Ce mois de mai a marqué le début d'un nouveau cycle de grèves dans l'éducation dans différents territoires de l'État espagnol, dans la continuité des journées de grèves catalanes massives de février (85% de grévistes) et de mars (70%).

Une mobilisation massive contre l'austérité et la casse de l'école publique

Le 12 mai dernier, une nouvelle journée de grève en Catalogne rassemblait 70 % de grévistes, marquant la première journée du nouveau calendrier de mobilisation décidé par les personnels, et articulé autour de 17 journées de grève et de mobilisation jusqu'à la fin de l'année scolaire. Au Pays valencien, la grève illimitée entamée le 11 mai a commencé avec un suivi massif de 90 %. En Aragon, les syndicats ont convoqué une grève de l'éducation de 48 heures pour les 18 et 19 mai, tandis que dans la Communauté de Madrid se poursuit la grève illimitée des écoles maternelles pour les enfants de 0 à 3 ans.
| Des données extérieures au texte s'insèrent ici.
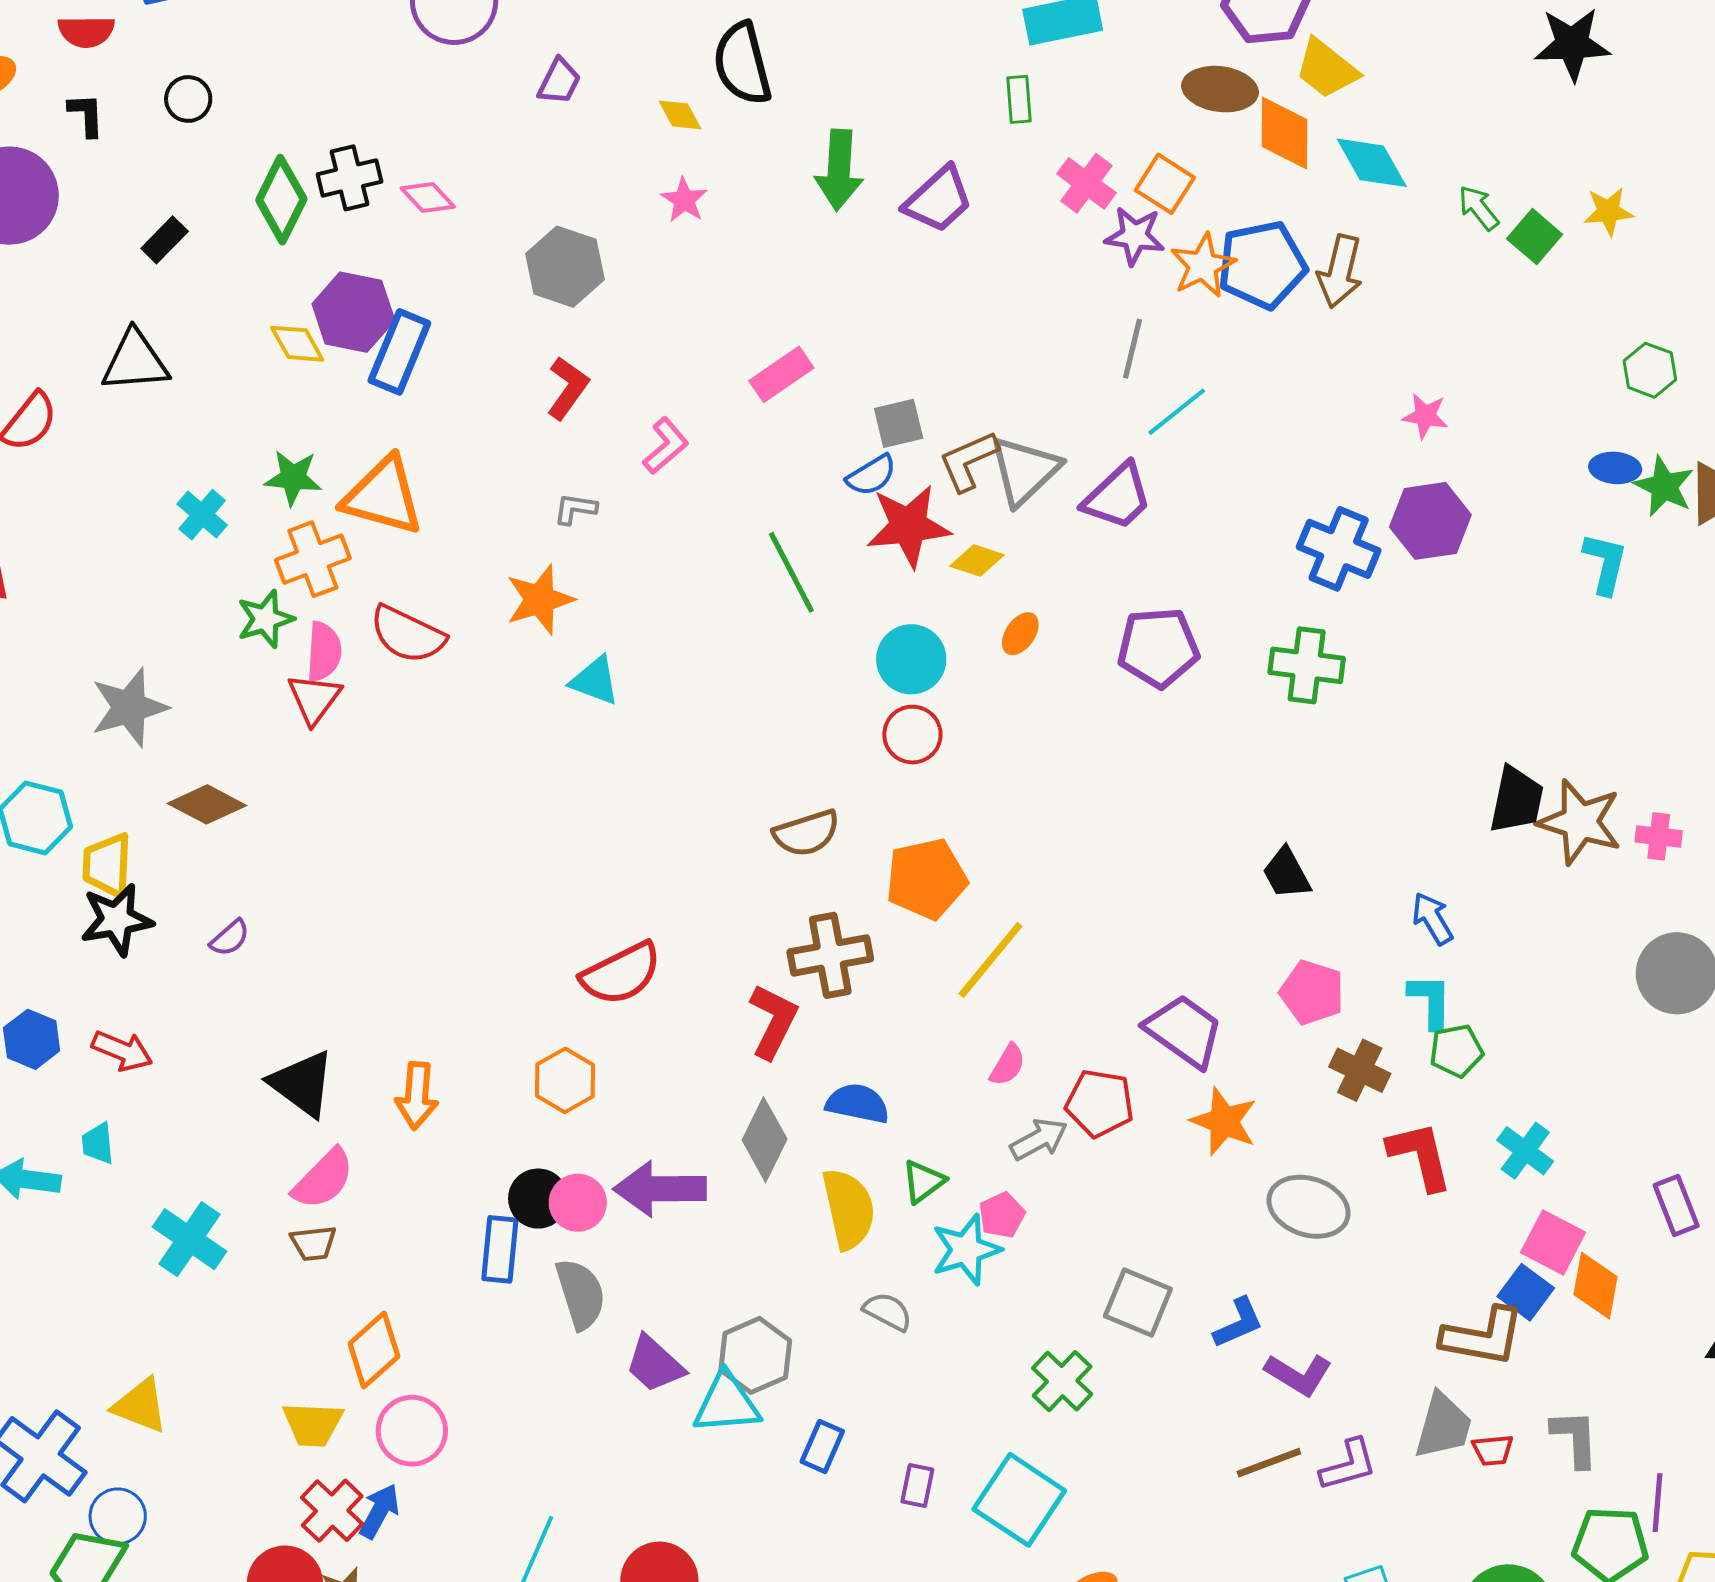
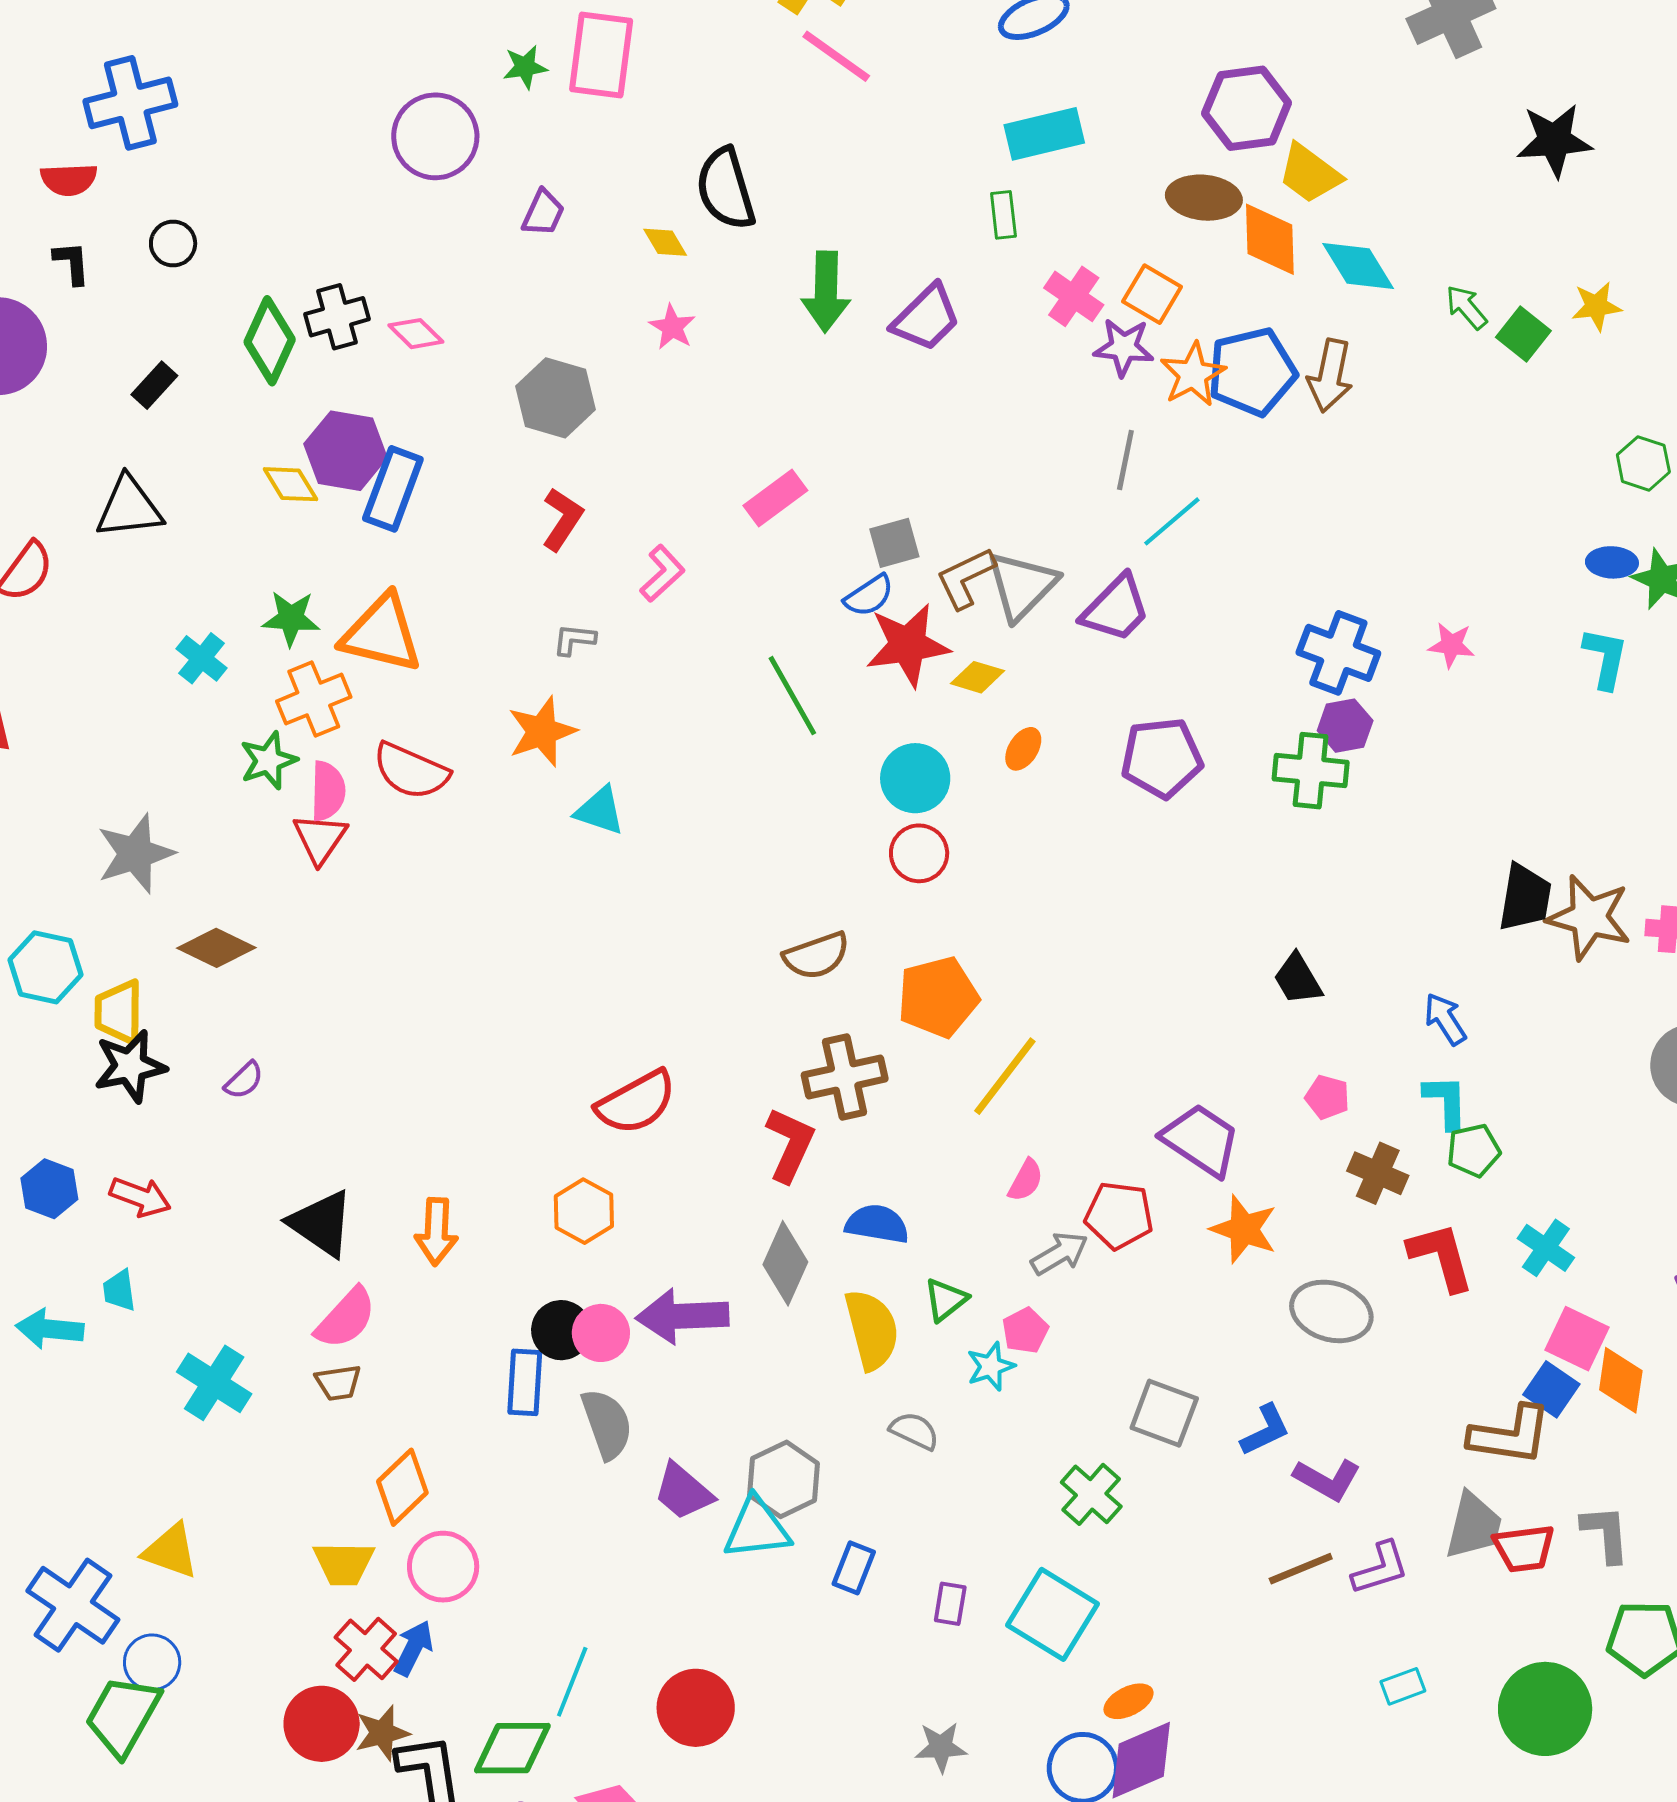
pink star: (1425, 416) -> (1451, 645), moved
purple hexagon: (1430, 521) -> (1345, 726), moved, size x0.7
pink pentagon: (1312, 992) -> (1327, 1097), size x0.7
cyan star: (966, 1250) -> (991, 1366), size x0.7
red trapezoid: (1493, 1450) -> (1524, 1548), size x1.5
Dans tous les territoires, on retrouve des revendications similaires : récupération du pouvoir d'achat perdu suite à la succession de coupes budgétaires depuis 2010, réduction du nombre d'élèves par classe, recrutement d'enseignants, réduction des tâches administratives, amélioration des infrastructures et de la climatisation des établissements, ainsi que défense d'une éducation publique de qualité face à la dégradation accumulée au fil des années.

Au Pays valencien, les enseignants et les travailleurs de l'éducation dénoncent aussi l'abandon de l'école publique, alors que les ressources destinées à l'enseignement sous contrat et privé continuent d'augmenter. La défense de la langue valencienne apparaît également comme une revendication centrale face aux politiques réactionnaires menées par le gouvernement du PP et de Vox.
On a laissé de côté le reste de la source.